_WORK REQUIRED_.
Would you transcribe the data word for word?

_GIVEN RECORDS_.
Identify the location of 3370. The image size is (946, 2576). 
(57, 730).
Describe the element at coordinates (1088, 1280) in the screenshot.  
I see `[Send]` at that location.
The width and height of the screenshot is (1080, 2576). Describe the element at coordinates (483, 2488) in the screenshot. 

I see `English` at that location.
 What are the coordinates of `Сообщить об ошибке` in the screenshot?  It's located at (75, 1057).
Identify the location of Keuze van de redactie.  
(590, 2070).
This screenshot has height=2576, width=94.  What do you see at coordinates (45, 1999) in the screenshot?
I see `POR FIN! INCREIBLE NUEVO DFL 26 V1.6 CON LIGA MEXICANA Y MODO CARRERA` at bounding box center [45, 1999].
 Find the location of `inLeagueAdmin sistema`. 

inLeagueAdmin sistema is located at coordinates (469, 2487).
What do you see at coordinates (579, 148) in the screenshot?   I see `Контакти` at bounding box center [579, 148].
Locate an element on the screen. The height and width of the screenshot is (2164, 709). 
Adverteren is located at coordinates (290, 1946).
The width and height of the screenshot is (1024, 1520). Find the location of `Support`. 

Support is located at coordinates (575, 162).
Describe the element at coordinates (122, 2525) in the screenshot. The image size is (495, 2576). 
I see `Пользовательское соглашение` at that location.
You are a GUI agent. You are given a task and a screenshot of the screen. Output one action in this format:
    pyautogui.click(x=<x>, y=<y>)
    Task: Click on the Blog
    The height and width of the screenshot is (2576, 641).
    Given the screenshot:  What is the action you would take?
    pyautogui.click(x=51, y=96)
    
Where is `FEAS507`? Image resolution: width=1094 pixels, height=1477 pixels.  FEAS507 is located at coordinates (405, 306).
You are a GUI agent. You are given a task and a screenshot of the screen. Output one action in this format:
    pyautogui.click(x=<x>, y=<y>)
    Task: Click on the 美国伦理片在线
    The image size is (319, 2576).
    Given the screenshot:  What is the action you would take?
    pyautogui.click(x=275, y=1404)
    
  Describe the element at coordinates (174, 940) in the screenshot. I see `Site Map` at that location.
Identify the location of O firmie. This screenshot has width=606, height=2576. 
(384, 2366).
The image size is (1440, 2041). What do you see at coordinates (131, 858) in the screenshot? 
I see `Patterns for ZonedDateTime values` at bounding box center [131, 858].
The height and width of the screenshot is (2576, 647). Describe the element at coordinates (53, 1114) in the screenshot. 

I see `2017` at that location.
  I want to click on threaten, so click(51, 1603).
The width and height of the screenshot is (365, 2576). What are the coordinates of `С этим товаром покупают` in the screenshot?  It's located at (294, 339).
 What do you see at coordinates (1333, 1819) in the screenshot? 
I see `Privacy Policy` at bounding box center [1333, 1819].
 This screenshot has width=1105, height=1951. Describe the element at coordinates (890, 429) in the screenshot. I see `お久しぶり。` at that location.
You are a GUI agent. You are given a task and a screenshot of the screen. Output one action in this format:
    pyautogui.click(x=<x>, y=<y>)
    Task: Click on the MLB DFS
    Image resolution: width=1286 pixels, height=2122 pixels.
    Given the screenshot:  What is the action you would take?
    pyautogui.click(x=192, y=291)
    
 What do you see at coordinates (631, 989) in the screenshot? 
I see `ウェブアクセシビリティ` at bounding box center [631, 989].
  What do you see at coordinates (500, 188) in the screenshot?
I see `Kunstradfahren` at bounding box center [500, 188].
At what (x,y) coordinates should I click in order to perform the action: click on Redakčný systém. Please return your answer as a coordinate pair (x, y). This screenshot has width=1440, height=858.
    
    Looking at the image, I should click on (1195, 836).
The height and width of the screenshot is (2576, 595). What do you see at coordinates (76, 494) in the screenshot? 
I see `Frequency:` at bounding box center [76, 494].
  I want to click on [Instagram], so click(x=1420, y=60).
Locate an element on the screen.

_TASK SOLUTION_.
Identify the location of 3370. The image size is (946, 2576). 
(57, 730).
Describe the element at coordinates (1088, 1280) in the screenshot.  
I see `[Send]` at that location.
The width and height of the screenshot is (1080, 2576). Describe the element at coordinates (483, 2488) in the screenshot. 

I see `English` at that location.
 What are the coordinates of `Сообщить об ошибке` in the screenshot?  It's located at (75, 1057).
Identify the location of Keuze van de redactie.  
(590, 2070).
This screenshot has height=2576, width=94.  What do you see at coordinates (45, 1999) in the screenshot?
I see `POR FIN! INCREIBLE NUEVO DFL 26 V1.6 CON LIGA MEXICANA Y MODO CARRERA` at bounding box center [45, 1999].
 Find the location of `inLeagueAdmin sistema`. 

inLeagueAdmin sistema is located at coordinates (469, 2487).
What do you see at coordinates (579, 148) in the screenshot?   I see `Контакти` at bounding box center [579, 148].
Locate an element on the screen. The height and width of the screenshot is (2164, 709). 
Adverteren is located at coordinates (290, 1946).
The width and height of the screenshot is (1024, 1520). Find the location of `Support`. 

Support is located at coordinates (575, 162).
Describe the element at coordinates (122, 2525) in the screenshot. The image size is (495, 2576). 
I see `Пользовательское соглашение` at that location.
You are a GUI agent. You are given a task and a screenshot of the screen. Output one action in this format:
    pyautogui.click(x=<x>, y=<y>)
    Task: Click on the Blog
    The height and width of the screenshot is (2576, 641).
    Given the screenshot:  What is the action you would take?
    pyautogui.click(x=51, y=96)
    
Where is `FEAS507`? Image resolution: width=1094 pixels, height=1477 pixels.  FEAS507 is located at coordinates (405, 306).
You are a GUI agent. You are given a task and a screenshot of the screen. Output one action in this format:
    pyautogui.click(x=<x>, y=<y>)
    Task: Click on the 美国伦理片在线
    The image size is (319, 2576).
    Given the screenshot:  What is the action you would take?
    pyautogui.click(x=275, y=1404)
    
  Describe the element at coordinates (174, 940) in the screenshot. I see `Site Map` at that location.
Identify the location of O firmie. This screenshot has width=606, height=2576. 
(384, 2366).
The image size is (1440, 2041). What do you see at coordinates (131, 858) in the screenshot? 
I see `Patterns for ZonedDateTime values` at bounding box center [131, 858].
The height and width of the screenshot is (2576, 647). Describe the element at coordinates (53, 1114) in the screenshot. 

I see `2017` at that location.
  I want to click on threaten, so click(51, 1603).
The width and height of the screenshot is (365, 2576). What are the coordinates of `С этим товаром покупают` in the screenshot?  It's located at (294, 339).
 What do you see at coordinates (1333, 1819) in the screenshot? 
I see `Privacy Policy` at bounding box center [1333, 1819].
 This screenshot has width=1105, height=1951. Describe the element at coordinates (890, 429) in the screenshot. I see `お久しぶり。` at that location.
You are a GUI agent. You are given a task and a screenshot of the screen. Output one action in this format:
    pyautogui.click(x=<x>, y=<y>)
    Task: Click on the MLB DFS
    Image resolution: width=1286 pixels, height=2122 pixels.
    Given the screenshot:  What is the action you would take?
    pyautogui.click(x=192, y=291)
    
 What do you see at coordinates (631, 989) in the screenshot? 
I see `ウェブアクセシビリティ` at bounding box center [631, 989].
  What do you see at coordinates (500, 188) in the screenshot?
I see `Kunstradfahren` at bounding box center [500, 188].
At what (x,y) coordinates should I click in order to perform the action: click on Redakčný systém. Please return your answer as a coordinate pair (x, y). This screenshot has width=1440, height=858.
    
    Looking at the image, I should click on (1195, 836).
The height and width of the screenshot is (2576, 595). What do you see at coordinates (76, 494) in the screenshot? 
I see `Frequency:` at bounding box center [76, 494].
  I want to click on [Instagram], so click(x=1420, y=60).
Locate an element on the screen.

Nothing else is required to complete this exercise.